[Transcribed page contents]
■ ■ ■ ■
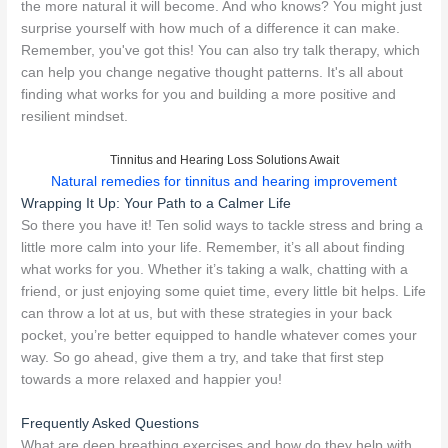
the more natural it will become. And who knows? You might just
surprise yourself with how much of a difference it can make.
Remember, you've got this! You can also try talk therapy, which
can help you change negative thought patterns. It's all about
finding what works for you and building a more positive and
resilient mindset.
Tinnitus and Hearing Loss Solutions Await
Natural remedies for tinnitus and hearing improvement
Wrapping It Up: Your Path to a Calmer Life
So there you have it! Ten solid ways to tackle stress and bring a
little more calm into your life. Remember, it’s all about finding
what works for you. Whether it’s taking a walk, chatting with a
friend, or just enjoying some quiet time, every little bit helps. Life
can throw a lot at us, but with these strategies in your back
pocket, you’re better equipped to handle whatever comes your
way. So go ahead, give them a try, and take that first step
towards a more relaxed and happier you!
Frequently Asked Questions
What are deep breathing exercises and how do they help with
■ ■ ■ ■
Task details: An exact copy of the lines from the one with "what works for you." through the final line of the entries is the whole answer.

Output:
what works for you. Whether it’s taking a walk, chatting with a
friend, or just enjoying some quiet time, every little bit helps. Life
can throw a lot at us, but with these strategies in your back
pocket, you’re better equipped to handle whatever comes your
way. So go ahead, give them a try, and take that first step
towards a more relaxed and happier you!
Frequently Asked Questions
What are deep breathing exercises and how do they help with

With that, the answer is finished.